Teachers blamed the anxiety on my cancer diagnosis. My family is stressing and so we must get into counseling. Sounded reasonable and damn, I am stressing, so we work the problem. Counseling started and soon December rolled around and so commenced medical workups. Bloodwork for PANDAS, PANS, Lyme Disease, and rainbow panels performed. Everything came back normal. More counseling and questions. More good behavior but failing and falling grades. June rolls around and we are prescribed a brain MRI. Perhaps a closed head injury or something wrong with his brain. Why is he vomiting every night? Nope, normal. 

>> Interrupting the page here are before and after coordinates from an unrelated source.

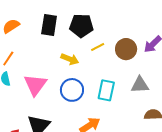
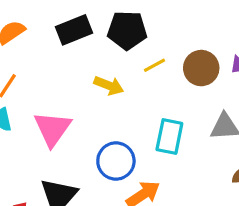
black rectangle: (49, 25) -> (74, 30), turned 60
blue circle: (72, 90) -> (116, 161), moved

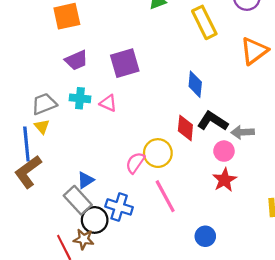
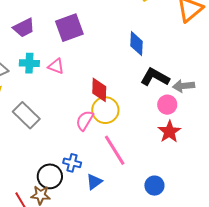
red diamond: (185, 128) -> (99, 90), moved
blue triangle: (86, 180) -> (94, 182), moved
gray rectangle: (78, 200) -> (26, 115), moved
blue cross: (119, 207) -> (72, 163), size x0.7

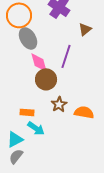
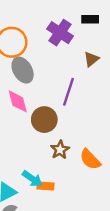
pink diamond: (39, 62) -> (18, 101), moved
orange rectangle: (27, 112) -> (45, 186), moved
orange semicircle: (84, 112) -> (90, 159), turned -144

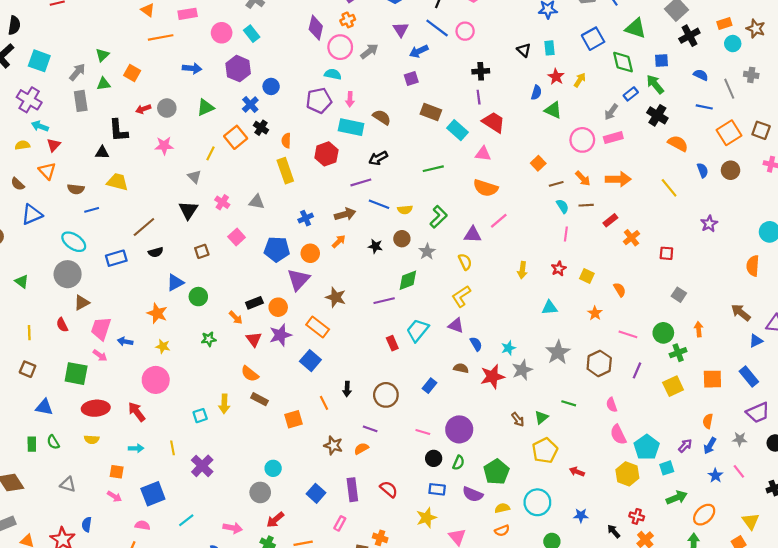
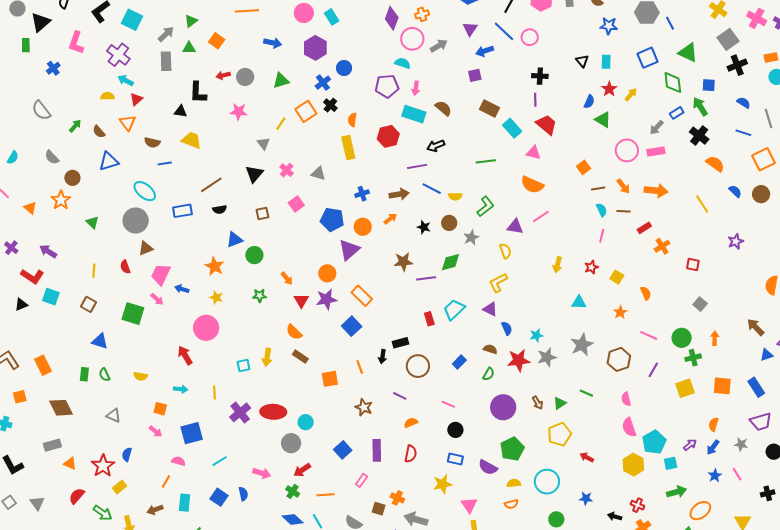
blue semicircle: (703, 170) -> (735, 191), turned -32
brown star: (336, 297) -> (403, 262), moved, turned -30
black rectangle: (254, 303) -> (401, 343), moved
red ellipse: (96, 408) -> (273, 412), moved
purple circle: (459, 429) -> (503, 407), moved
orange semicircle: (361, 449) -> (411, 423), moved
green semicircle: (458, 463) -> (489, 374), moved
red semicircle: (389, 489) -> (411, 454), turned 54
black arrow: (614, 531) -> (615, 516), turned -40

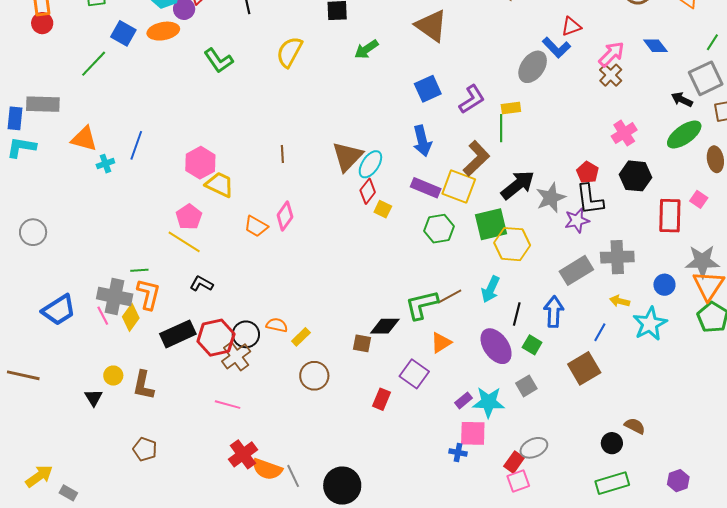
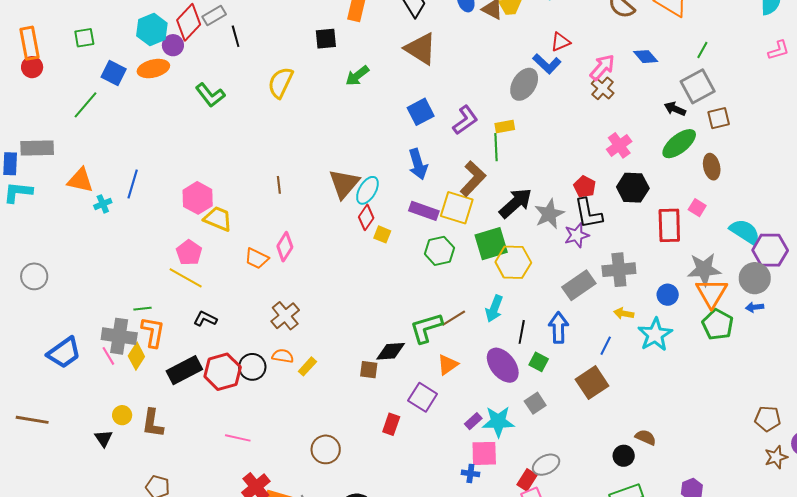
brown cross: (236, 356) -> (285, 316), moved
brown circle: (314, 376) -> (326, 449), moved

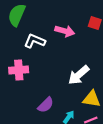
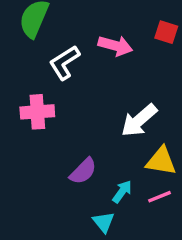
white L-shape: (35, 41) -> (64, 63), turned -55

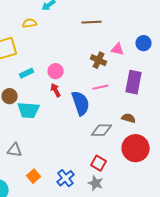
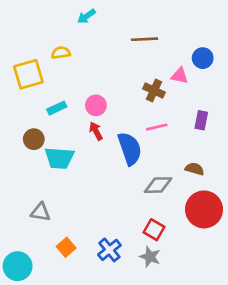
yellow semicircle: (30, 23) -> (61, 53), moved
blue circle: (144, 43) -> (203, 58), moved
purple rectangle: (134, 82) -> (201, 120), size x0.6

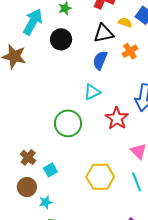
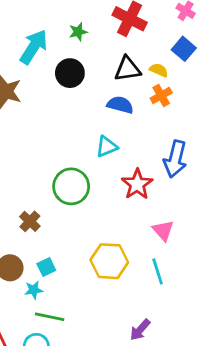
yellow semicircle: (125, 23) -> (159, 70), moved
blue semicircle: (100, 60) -> (120, 105), turned 78
brown cross: (28, 157) -> (30, 221), moved
cyan square: (50, 170) -> (46, 267), moved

Do you have a family history of dyslexia? “No,” I replied. “You’re sure?” she asks. After leaving her office, I lit up the phone with text messages. My husband, my mom, and my dad. Anything? “Yes, ” my Dad answered.  I scolded him. This was serious and I needed an honest answer. Something was wrong with my baby. His reply, “I have the paperwork from Georgetown University from the early 1960s.” My mother, “What do you mean you’re dyslexic? We’ve been married 40+ years, when were you going to…” It went like that for quite some time. We finally found our reason. 

Cognitive testing, homeschooling, and ultimately finding a school that specializes in learning difference has been such a blessing in our family. It is interesting to hear the stories of other families because we have all walked a similar distorted path to ultimately figuring out that our children are just wired differently. Personally, I have come to understand why school was such a struggle for me. I have reconciled why I was never able to pass spelling tests and struggled so much with things like math and chemistry and am more of a chef than a baker. I need latitude and the ability to improvise because precision and detail are difficult for me. Seeing the big picture and looking for ways to make the smaller parts fit into the puzzle is my strong suit. 

If you looked at my grades from undergraduate or even graduate school, you might think I didn’t measure up. I now understand that tests and grades are only one way to measure intelligence and success. I don’t want to be measured in standardized tests (SAT oh Lord), or math tests. Please measure my intelligence in terms of leadership, collaboration, kindness, project management, and outcomes. The way I get there, or even my children get there might not fit into “standard protocol.” The point is we get there and should not be destroyed in the process. Because from the outside what is a chick egg to one person is just a chickpea to someone else.